Barkley got between 9 and 14.4 percent
Independence Party candidate Dean Barkley scored between 9 and 14.4 percent throughout the northwestern counties.
“Coleman has been here a lot, and people know him,” said Jeff Pelowski, who won a sixth term as mayor of the city of Roseau on Tuesday.
It helped, Pelowski said, that Coleman “was pretty visible” in the area after the city’s devastating 2001 flood, both before and after Coleman was elected in 2002.
“Franken was here (during this campaign), but I just don’t know … people here are a little more conservative than the picture Franken presented of himself,” he said.
Mike Christopherson, editor of the Crookston Daily Times, favored Franken but said that he had to fight uphill against “those for whom everything is social issues,” including marriage and abortion.
“Franken came to town and the college kids came out and there was a lot of energy, but it fizzled after a while,” Christopherson said. “Then, when the (Coleman) ads got really nasty, I think that hurt Coleman elsewhere in the state, but here I think they scored with those.”
He said his son came home from grade school one day and said a friend had told him “that Franken would kill babies.”
Also, many people in the area “just don’t think Al Franken is a funny guy,” Christopherson said. “They think his humor is gross and lewd.”
Older, more conservative voters
Rep. Bernie Lieder, a DFLer from Crookston who won a 13th term Tuesday, said that voters in northwestern Minnesota tend to be older and more conservative than in the rest of the state, but he thought Polk County voters might back Franken more because of party differences over the federal farm bill.
“It got negative,” Lieder said of the campaign. “It went too negative right off the bat, and in the end you couldn’t substantiate the charges that were being made.”
Don Osborne, a former 14-year mayor of Crookston, also thought the campaign was too negative, “and people got upset with it.” But Coleman “covered the territory better,” he said.

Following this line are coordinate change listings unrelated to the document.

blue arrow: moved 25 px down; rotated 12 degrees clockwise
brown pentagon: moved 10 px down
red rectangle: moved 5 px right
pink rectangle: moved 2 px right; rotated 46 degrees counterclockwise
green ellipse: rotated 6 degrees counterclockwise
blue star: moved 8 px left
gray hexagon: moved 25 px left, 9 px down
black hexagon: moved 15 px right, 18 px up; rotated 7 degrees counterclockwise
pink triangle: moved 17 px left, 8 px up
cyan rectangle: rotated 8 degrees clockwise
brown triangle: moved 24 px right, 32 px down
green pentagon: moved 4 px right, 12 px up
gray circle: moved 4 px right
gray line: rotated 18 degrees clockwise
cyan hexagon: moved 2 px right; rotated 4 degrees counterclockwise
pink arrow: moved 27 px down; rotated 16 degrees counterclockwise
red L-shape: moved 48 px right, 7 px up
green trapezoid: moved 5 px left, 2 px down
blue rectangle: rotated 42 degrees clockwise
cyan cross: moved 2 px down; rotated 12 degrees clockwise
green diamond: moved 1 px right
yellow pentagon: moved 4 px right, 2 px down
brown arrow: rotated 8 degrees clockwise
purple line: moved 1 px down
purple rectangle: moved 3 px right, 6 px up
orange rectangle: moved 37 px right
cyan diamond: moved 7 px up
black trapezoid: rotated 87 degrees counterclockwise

“I met him,” Osborne said of Franken. “I just got a feeling he should have stayed in the business he was in. I heard a lot of that in coffee talk, and I think that was the big item in our area.”
Bergeson agreed that Franken’s “abrasive sense of humor” didn’t sit well with the people of northwestern Minnesota.
“I know several Obama supporters who were very hesitant about voting for Franken,” he said. “I considered voting for Barkley.”